**WHAT YOU HAVE TO DO:**
Wherever the string "Mother" appears in the listing, copy that line.

**SUPPLIED RECORDS:**
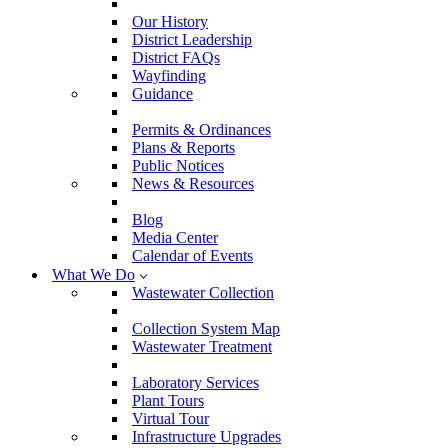
Our History
District Leadership
District FAQs
Wayfinding
Guidance
Permits & Ordinances
Plans & Reports
Public Notices
News & Resources
Blog
Media Center
Calendar of Events
What We Do
Wastewater Collection
Collection System Map
Wastewater Treatment
Laboratory Services
Plant Tours
Virtual Tour
Infrastructure Upgrades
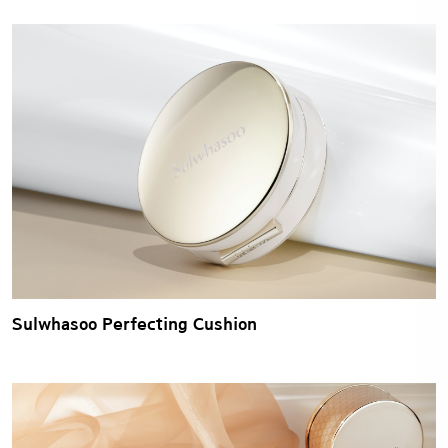
Sulwhasoo Perfecting Cushion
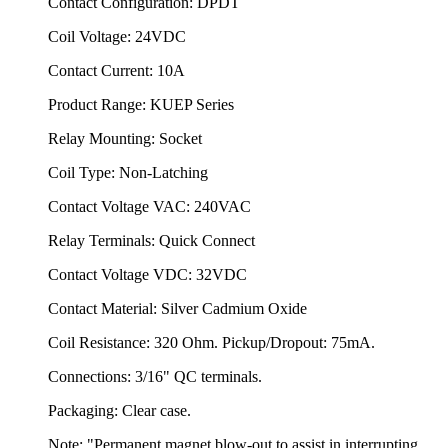
Contact Configuration: DPDT
Coil Voltage: 24VDC
Contact Current: 10A
Product Range: KUEP Series
Relay Mounting: Socket
Coil Type: Non-Latching
Contact Voltage VAC: 240VAC
Relay Terminals: Quick Connect
Contact Voltage VDC: 32VDC
Contact Material: Silver Cadmium Oxide
Coil Resistance: 320 Ohm. Pickup/Dropout: 75mA.
Connections: 3/16" QC terminals.
Packaging: Clear case.
Note: "Permanent magnet blow-out to assist in interrupting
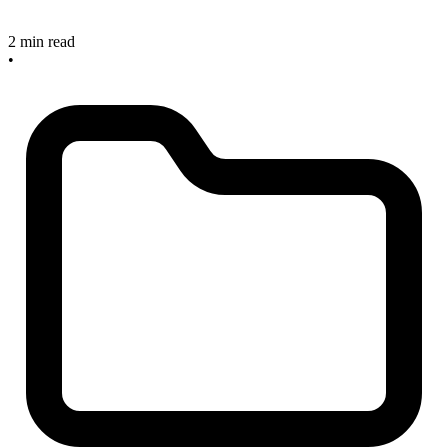
2 min read
•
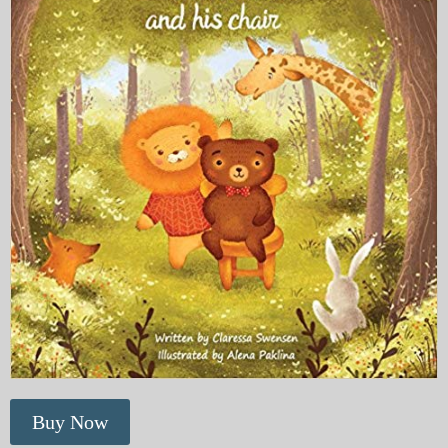
Buy Now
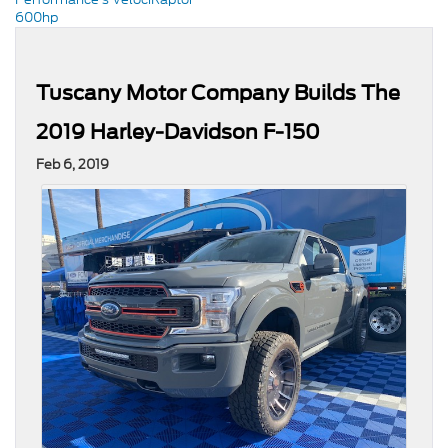
600hp
Tuscany Motor Company Builds The
2019 Harley-Davidson F-150
Feb 6, 2019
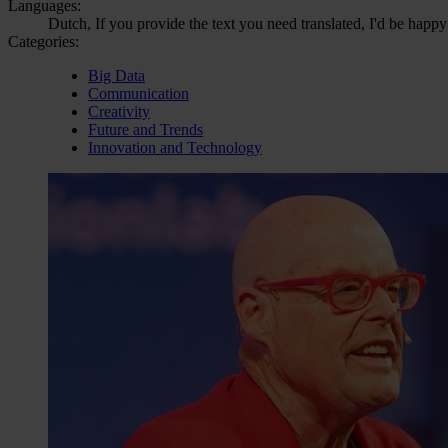
Languages:
Dutch, If you provide the text you need translated, I'd be happy
Categories:
Big Data
Communication
Creativity
Future and Trends
Innovation and Technology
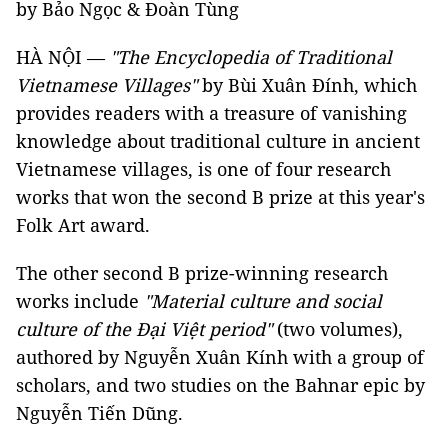
by Bảo Ngọc & Đoàn Tùng
HÀ NỘI —
"The Encyclopedia of Traditional
Vietnamese Villages"
by Bùi Xuân Đính, which
provides readers with a treasure of vanishing
knowledge about traditional culture in ancient
Vietnamese villages, is one of four research
works that won the second B prize at this year's
Folk Art award.
The other second B prize-winning research
works include
"Material culture and social
culture of the Đại Việt period"
(two volumes),
authored by Nguyễn Xuân Kính with a group of
scholars, and two studies on the Bahnar epic by
Nguyễn Tiến Dũng.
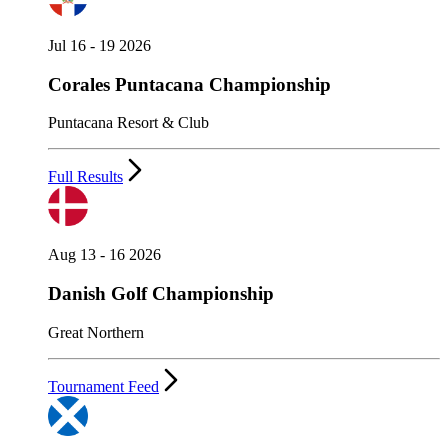
Jul 16 - 19 2026
Corales Puntacana Championship
Puntacana Resort & Club
Full Results
Aug 13 - 16 2026
Danish Golf Championship
Great Northern
Tournament Feed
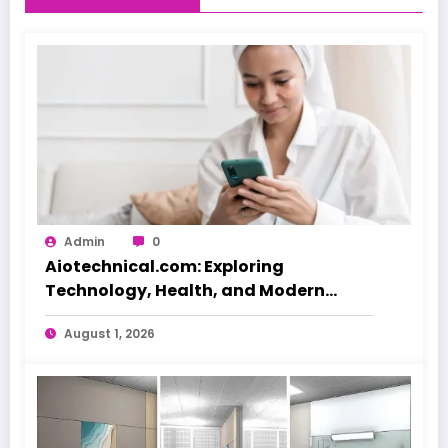
Admin
0
Aiotechnical.com: Exploring
Technology, Health, and Modern
Beauty Care
August 1, 2026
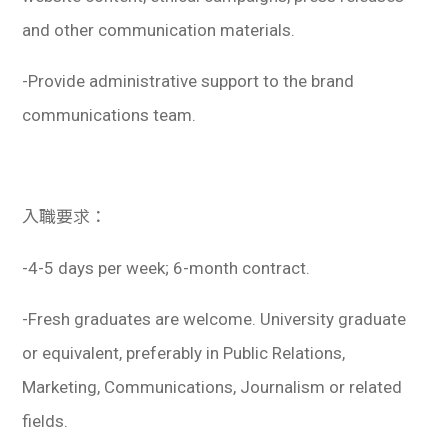
and other communication materials.
-Provide administrative support to the brand
communications team.
入職要求：
-4-5 days per week; 6-month contract.
-Fresh graduates are welcome. University graduate
or equivalent, preferably in Public Relations,
Marketing, Communications, Journalism or related
fields.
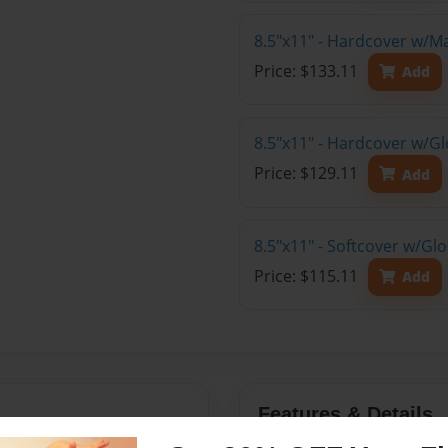
8.5"x11" - Hardcover w/M
Price: $133.11
Add
8.5"x11" - Hardcover w/Gl
Price: $129.11
Add
8.5"x11" - Softcover w/Gl
Price: $115.11
Add
Features & Details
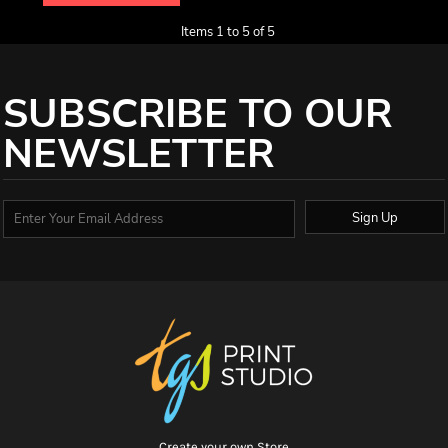
Items 1 to 5 of 5
SUBSCRIBE TO OUR
NEWSLETTER
Sign Up
Create your own Store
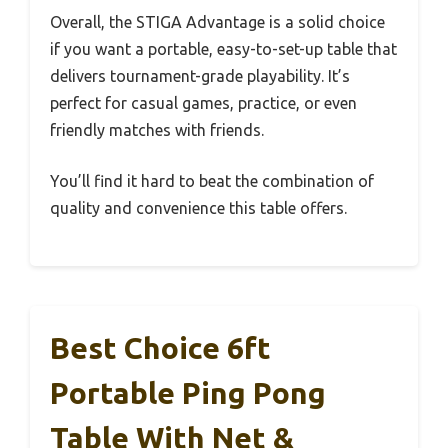
Overall, the STIGA Advantage is a solid choice
if you want a portable, easy-to-set-up table that
delivers tournament-grade playability. It’s
perfect for casual games, practice, or even
friendly matches with friends.
You’ll find it hard to beat the combination of
quality and convenience this table offers.
Best Choice 6ft
Portable Ping Pong
Table With Net &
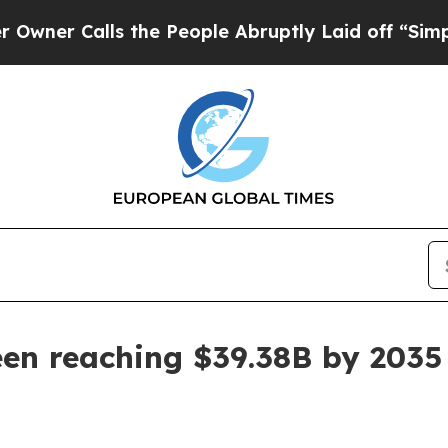
alls the People Abruptly Laid off “Simply a M
een reaching $39.38B by 2035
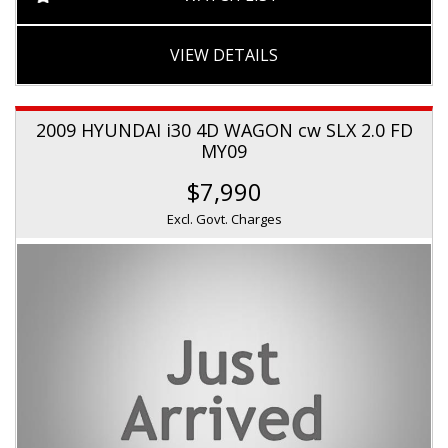
VIEW DETAILS
2009 HYUNDAI i30 4D WAGON cw SLX 2.0 FD
MY09
$7,990
Excl. Govt. Charges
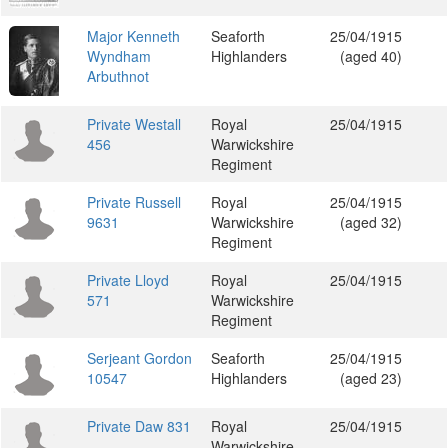
Major Kenneth
Seaforth
25/04/1915
Wyndham
Highlanders
(aged 40)
Arbuthnot
Private Westall
Royal
25/04/1915
456
Warwickshire
Regiment
Private Russell
Royal
25/04/1915
9631
Warwickshire
(aged 32)
Regiment
Private Lloyd
Royal
25/04/1915
571
Warwickshire
Regiment
Serjeant Gordon
Seaforth
25/04/1915
10547
Highlanders
(aged 23)
Private Daw 831
Royal
25/04/1915
Warwickshire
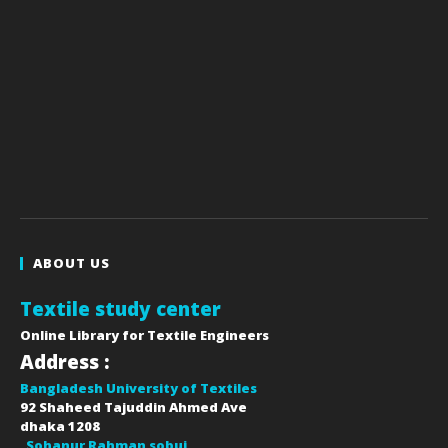
ABOUT US
Textile study center
Online Library for Textile Engineers
Address :
Bangladesh University of Textiles
92 Shaheed Tajuddin Ahmed Ave
dhaka
1208
Sohanur Rahman sobuj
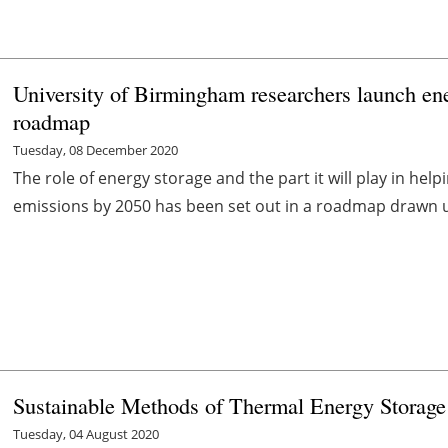
University of Birmingham researchers launch ene
roadmap
Tuesday, 08 December 2020
The role of energy storage and the part it will play in hel
emissions by 2050 has been set out in a roadmap drawn up 
Sustainable Methods of Thermal Energy Storage 
Tuesday, 04 August 2020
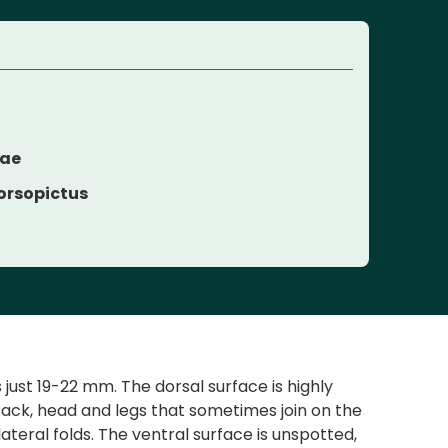
dae
orsopictus
just 19-22 mm. The dorsal surface is highly
back, head and legs that sometimes join on the
lateral folds. The ventral surface is unspotted,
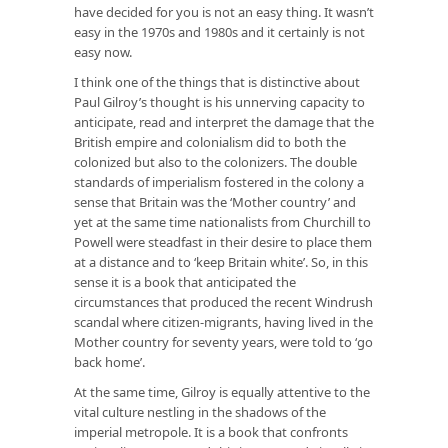
have decided for you is not an easy thing. It wasn’t
easy in the 1970s and 1980s and it certainly is not
easy now.
I think one of the things that is distinctive about
Paul Gilroy’s thought is his unnerving capacity to
anticipate, read and interpret the damage that the
British empire and colonialism did to both the
colonized but also to the colonizers. The double
standards of imperialism fostered in the colony a
sense that Britain was the ‘Mother country’ and
yet at the same time nationalists from Churchill to
Powell were steadfast in their desire to place them
at a distance and to ‘keep Britain white’. So, in this
sense it is a book that anticipated the
circumstances that produced the recent Windrush
scandal where citizen-migrants, having lived in the
Mother country for seventy years, were told to ‘go
back home’.
At the same time, Gilroy is equally attentive to the
vital culture nestling in the shadows of the
imperial metropole. It is a book that confronts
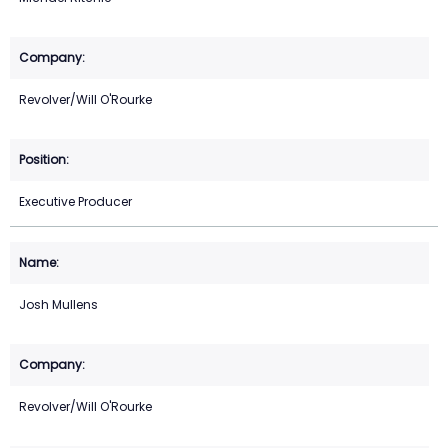
Revolver/Will O'Rourke
Executive Producer
Josh Mullens
Revolver/Will O'Rourke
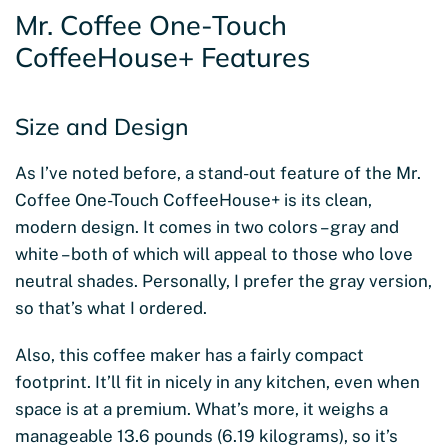
Mr. Coffee One-Touch
CoffeeHouse+ Features
Size and Design
As I’ve noted before, a stand-out feature of the Mr.
Coffee One-Touch CoffeeHouse+ is its clean,
modern design. It comes in two colors – gray and
white – both of which will appeal to those who love
neutral shades. Personally, I prefer the gray version,
so that’s what I ordered.
Also, this coffee maker has a fairly compact
footprint. It’ll fit in nicely in any kitchen, even when
space is at a premium. What’s more, it weighs a
manageable 13.6 pounds (6.19 kilograms), so it’s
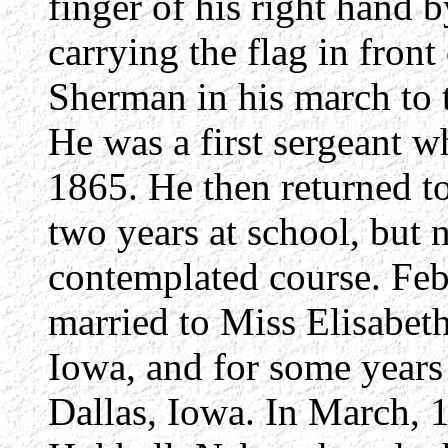
finger of his right hand
carrying the flag in front
Sherman in his march to 
He was a first sergeant w
1865. He then returned t
two years at school, but 
contemplated course. Feb
married to Miss Elisabeth
Iowa, and for some years
Dallas, Iowa. In March, 1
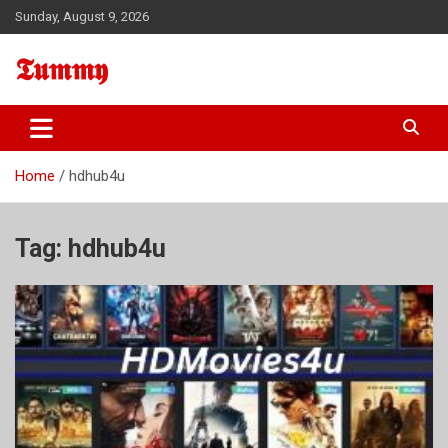
Skip
Sunday, August 9, 2026
to
content
𝕿𝖚𝖒𝖒𝖞
Home
hdhub4u
Tag:
hdhub4u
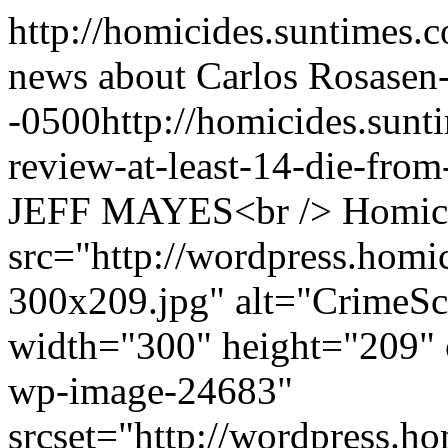
http://homicides.suntimes.c
news about Carlos Rosas
en
-0500
http://homicides.sun
review-at-least-14-die-from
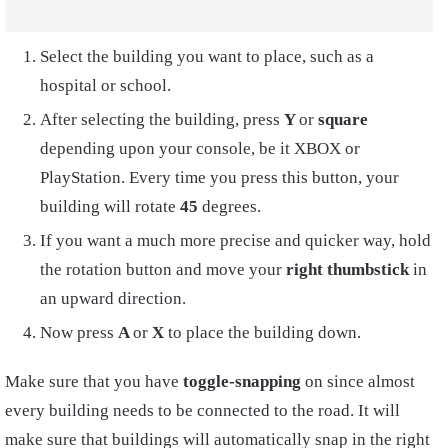
Select the building you want to place, such as a
hospital or school.
After selecting the building, press
Y
or
square
depending upon your console, be it XBOX or
PlayStation. Every time you press this button, your
building will rotate
45
degrees.
If you want a much more precise and quicker way, hold
the rotation button and move your
right thumbstick
in
an upward direction.
Now press
A
or
X
to place the building down.
Make sure that you have
toggle-snapping
on since almost
every building needs to be connected to the road. It will
make sure that buildings will automatically snap in the right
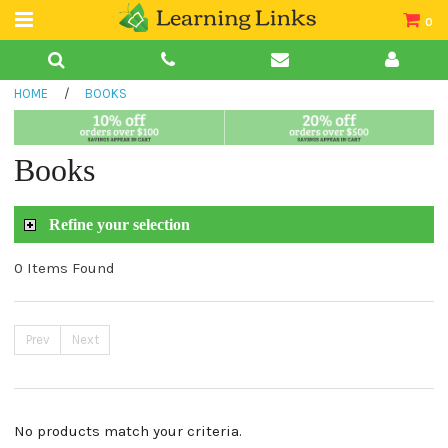
0
Teacher Guides
HOME
/
BOOKS
Books
Book Collections
Books
Audio
Refine your selection
0 Items Found
Prev
Next
No products match your criteria.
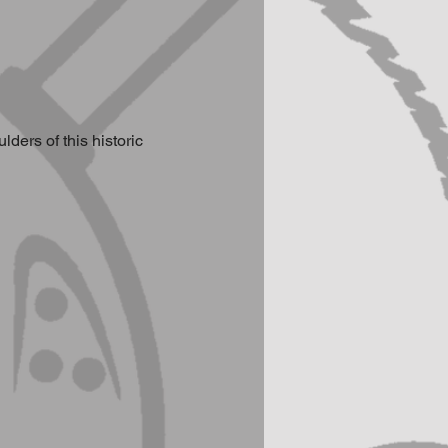
ers of this historic 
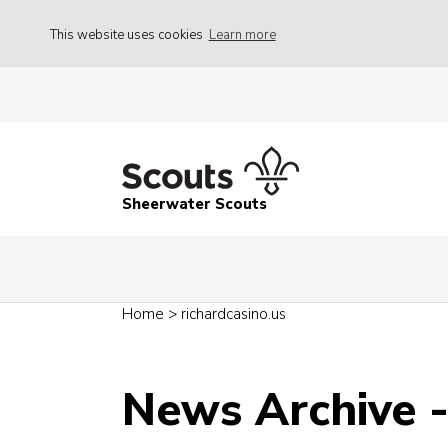
This website uses cookies
Learn more
Sheerwater Scouts
Home
>
richardcasino.us
News Archive 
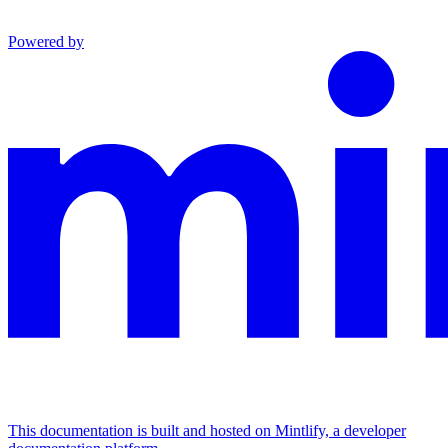
Powered by
This documentation is built and hosted on Mintlify, a developer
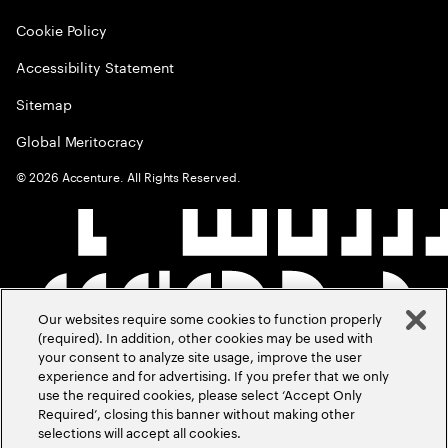
Cookie Policy
Accessibility Statement
Sitemap
Global Meritocracy
©
2026
Accenture. All Rights Reserved.
Our websites require some cookies to function properly
(required). In addition, other cookies may be used with
your consent to analyze site usage, improve the user
experience and for advertising. If you prefer that we only
use the required cookies, please select ‘Accept Only
Required’, closing this banner without making other
selections will accept all cookies.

**RESULT OF THIS EXERCISE:**
sense that Britain was the ‘Mother country’ and
Mother country for seventy years, were told to ‘go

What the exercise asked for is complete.